Extrahepatic portal vein occlusion is classified as primary or secondary, and causes such as abdominal surgery, like PD, are secondary. The causes of extrahepatic portal vein obstruction after PD include postoperative portal vein thrombosis, periportal adhesions, inflammation due to lymph node dissection or anastomotic leakage, and tumor recurrence around the portal vein [2]. One report noted that a postoperative pancreatic fistula was an independent risk factor for benign PV stenosis after PD [7]. In this case, there was a grade A pancreatic fistula after PD surgery, which was considered as a cause of the portal vein stenosis. As long-term survival after PD has become possible [1], late complications include varicose vein formation and gastrointestinal bleeding due to stenosis or occlusion of the portal vein.
Ectopic variceal bleeding is generally massive and life-threatening with a mortality rate of approximately 40%. Up to 17% of ectopic varices occur in the duodenum [8]. Varicose veins of the jejunum after PD are often challenging to reach using an endoscope, making diagnosis difficult. Additionally, endoscopic hemostasis is difficult. However, DB enteroscopy has recently made it possible to visualize and diagnose varicose veins [9]. Here, we identified vasodilatation near the hepaticojejunostomy site using DB enteroscopy resulting in the diagnosis.
Endoscopic treatment of varices of the jejunum in the presence of portal vein stenosis causes hepatofugal portal venous flow, resulting in the exacerbation of esophagogastric varices and bleeding. Repeated bleeding from the jejunum and gastroesophageal varices after endoscopic treatment of portal vein stenosis patients have been reported [10]. Unlike esophageal varices in cirrhosis, the endoscopic hemostatic effect of hepatopetal jejunal varices due to extrahepatic portal vein obstruction is short-lived, and other means of hemostasis are required. Therefore, it is important to treat portal stenosis, which is the essence of the disease, and to lower portal pressure as a fundamental treatment procedure. Recently, an increasing number of reports have noted that portal vein stenting and transjugular intrahepatic portosystemic shunt (TIPS) are less invasive, more physiological, and more practical than revascularization. Portal vein stenting has improved clinical symptoms in over 80% of cases [3, 11]. However, there have been some reports of patients experiencing gastrointestinal bleeding after stenting, and the average patency period has been reported as 6 days to 29 months [12], which is not long enough for long-term patency. TIPS was not applicable in this case because of extrahepatic portal vein obstruction.

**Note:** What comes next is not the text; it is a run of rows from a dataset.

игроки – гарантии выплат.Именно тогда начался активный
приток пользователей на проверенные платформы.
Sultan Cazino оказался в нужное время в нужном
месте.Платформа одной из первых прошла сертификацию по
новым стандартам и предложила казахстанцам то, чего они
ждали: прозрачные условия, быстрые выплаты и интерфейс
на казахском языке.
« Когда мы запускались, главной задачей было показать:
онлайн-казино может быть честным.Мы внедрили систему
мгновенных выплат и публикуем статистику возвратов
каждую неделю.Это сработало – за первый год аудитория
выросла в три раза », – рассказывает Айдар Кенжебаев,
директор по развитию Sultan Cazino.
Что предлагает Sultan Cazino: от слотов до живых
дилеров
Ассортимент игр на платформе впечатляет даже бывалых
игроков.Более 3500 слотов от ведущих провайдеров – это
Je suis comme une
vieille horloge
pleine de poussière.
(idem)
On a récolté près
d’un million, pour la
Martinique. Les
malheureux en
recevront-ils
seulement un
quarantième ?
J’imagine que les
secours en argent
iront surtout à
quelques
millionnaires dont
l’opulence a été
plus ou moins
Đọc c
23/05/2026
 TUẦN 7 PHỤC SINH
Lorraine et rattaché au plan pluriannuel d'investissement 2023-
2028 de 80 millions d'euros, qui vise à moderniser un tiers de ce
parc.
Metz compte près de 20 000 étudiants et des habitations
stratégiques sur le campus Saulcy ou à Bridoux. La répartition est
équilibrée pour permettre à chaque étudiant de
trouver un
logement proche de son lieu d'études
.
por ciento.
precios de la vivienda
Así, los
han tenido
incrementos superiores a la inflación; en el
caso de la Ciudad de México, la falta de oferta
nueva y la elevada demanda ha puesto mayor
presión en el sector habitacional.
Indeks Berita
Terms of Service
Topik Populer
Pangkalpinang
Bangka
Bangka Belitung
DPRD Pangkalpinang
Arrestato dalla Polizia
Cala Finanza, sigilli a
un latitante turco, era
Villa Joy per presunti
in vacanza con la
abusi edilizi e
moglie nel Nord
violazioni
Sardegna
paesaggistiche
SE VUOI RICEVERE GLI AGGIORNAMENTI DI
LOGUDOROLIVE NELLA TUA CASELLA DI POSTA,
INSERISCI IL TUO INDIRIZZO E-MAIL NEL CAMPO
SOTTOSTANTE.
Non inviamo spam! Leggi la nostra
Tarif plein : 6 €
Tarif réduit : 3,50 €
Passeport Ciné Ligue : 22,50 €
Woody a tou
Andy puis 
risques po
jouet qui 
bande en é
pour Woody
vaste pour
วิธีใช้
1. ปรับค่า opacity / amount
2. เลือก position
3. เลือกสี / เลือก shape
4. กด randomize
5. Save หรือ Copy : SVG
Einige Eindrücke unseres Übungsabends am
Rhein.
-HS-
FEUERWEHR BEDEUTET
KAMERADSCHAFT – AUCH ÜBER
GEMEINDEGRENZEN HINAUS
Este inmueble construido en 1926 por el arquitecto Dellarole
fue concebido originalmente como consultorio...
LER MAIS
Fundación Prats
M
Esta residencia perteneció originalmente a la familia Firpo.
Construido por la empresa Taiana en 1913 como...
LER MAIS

Surgical revascularization includes a Rex shunt and a portosystemic shunt. In the portosystemic shunt, the shunting site and anastomosis method can be selected according to the situation [10]. The efficacy of the portosystemic shunt for varicose veins has been reported to be 100% while the efficacy of the Rex shunt has been reported to be 96% [13]. The Rex shunt for adults with severe adhesions due to PD has been less common because of its difficulty and complexity [14]. A spleno-renal or inferior mesenteric–renal vein shunt was not recommended due to stenosis of the splenic and inferior mesenteric veins [15]. Therefore, we performed a portosystemic shunt (SMV–IVC) using a testicular vein as the shunt vessel without a graft. To our knowledge, this is the first case of a portosystemic shunt using the testicular vein. This shunting procedure is performed caudal to the transverse mesentery, so postoperative adhesions were not a concern. Additionally, the right testicular vein ran dorsal to the small mesentery, allowing for a relatively long neurovascular pedicle that could be freely anastomosed with the SMV. Moreover, it has been reported that distal splenic renal shunting for portal vein stenosis preserved hepatic portal blood flow in 88–90% of cases in the early postoperative period, suggesting that portal blood flow is less affected and the risk of hepatic encephalopathy is lower than for major shunting operations, such as a portal–IVC shunt [16, 17]. In this case, portal pressure was maintained at 22 mmHg after the bypass surgery, suggesting that the portosystemic shunt using the testicular vein worked similarly to a selective shunting procedure such as a distal spleno-renal shunt. Therefore, it is considered to have a lower risk of hepatic encephalopathy than significant shunts.